[Page-level text extractions]

------------------------------------------------

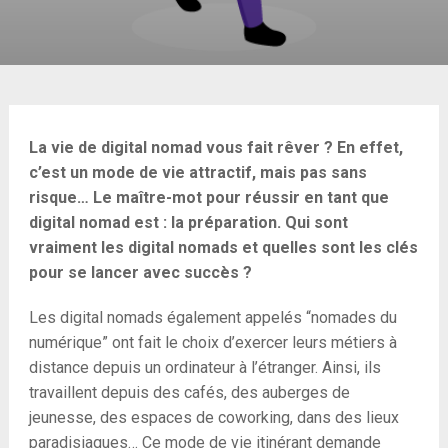
La vie de digital nomad vous fait rêver ? En effet,
c’est un mode de vie attractif, mais pas sans
risque… Le maître-mot pour réussir en tant que
digital nomad est : la préparation. Qui sont
vraiment les digital nomads et quelles sont les clés
pour se lancer avec succès ?
Les digital nomads également appelés “nomades du
numérique” ont fait le choix d’exercer leurs métiers à
distance depuis un ordinateur à l’étranger. Ainsi, ils
travaillent depuis des cafés, des auberges de
jeunesse, des espaces de coworking, dans des lieux
paradisiaques… Ce mode de vie itinérant demande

------------------------------------------------

● DIRECTIONS
Set down all of the entries exactly as they stand, without any image.

● WRITTEN REPLY
La vie de digital nomad vous fait rêver ? En effet,
c’est un mode de vie attractif, mais pas sans
risque… Le maître-mot pour réussir en tant que
digital nomad est : la préparation. Qui sont
vraiment les digital nomads et quelles sont les clés
pour se lancer avec succès ?
Les digital nomads également appelés “nomades du
numérique” ont fait le choix d’exercer leurs métiers à
distance depuis un ordinateur à l’étranger. Ainsi, ils
travaillent depuis des cafés, des auberges de
jeunesse, des espaces de coworking, dans des lieux
paradisiaques… Ce mode de vie itinérant demande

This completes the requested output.